[Items from a dataset]
• • • • • • •

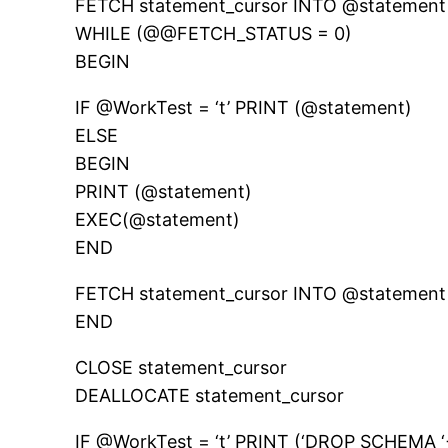
FETCH statement_cursor INTO @statement
WHILE (@@FETCH_STATUS = 0)
BEGIN
IF @WorkTest = ‘t’ PRINT (@statement)
ELSE
BEGIN
PRINT (@statement)
EXEC(@statement)
END
FETCH statement_cursor INTO @statement
END
CLOSE statement_cursor
DEALLOCATE statement_cursor
IF @WorkTest = ‘t’ PRINT (‘DROP SCHEM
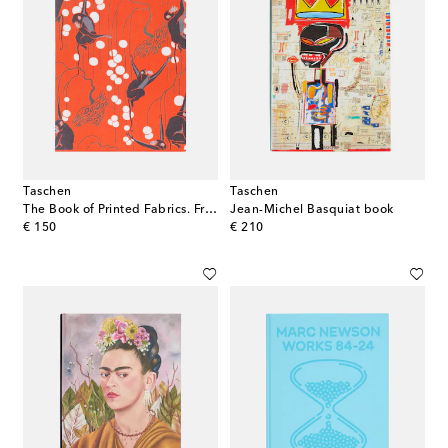
Taschen
Taschen
The Book of Printed Fabrics. From the 16th century until today set of 2 books
Jean-Michel Basquiat book
original price
original price
€ 150
€ 210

• • • • • • •

Assignment =>
Hand back the data exactly as it appears, with all pictures cut.

Answer space =>
FETCH statement_cursor INTO @statement
WHILE (@@FETCH_STATUS = 0)
BEGIN
IF @WorkTest = ‘t’ PRINT (@statement)
ELSE
BEGIN
PRINT (@statement)
EXEC(@statement)
END
FETCH statement_cursor INTO @statement
END
CLOSE statement_cursor
DEALLOCATE statement_cursor
IF @WorkTest = ‘t’ PRINT (‘DROP SCHEM
Taschen
Taschen
The Book of Printed Fabrics. From the 16th century until today set of 2 books
Jean-Michel Basquiat book
original price
original price
€ 150
€ 210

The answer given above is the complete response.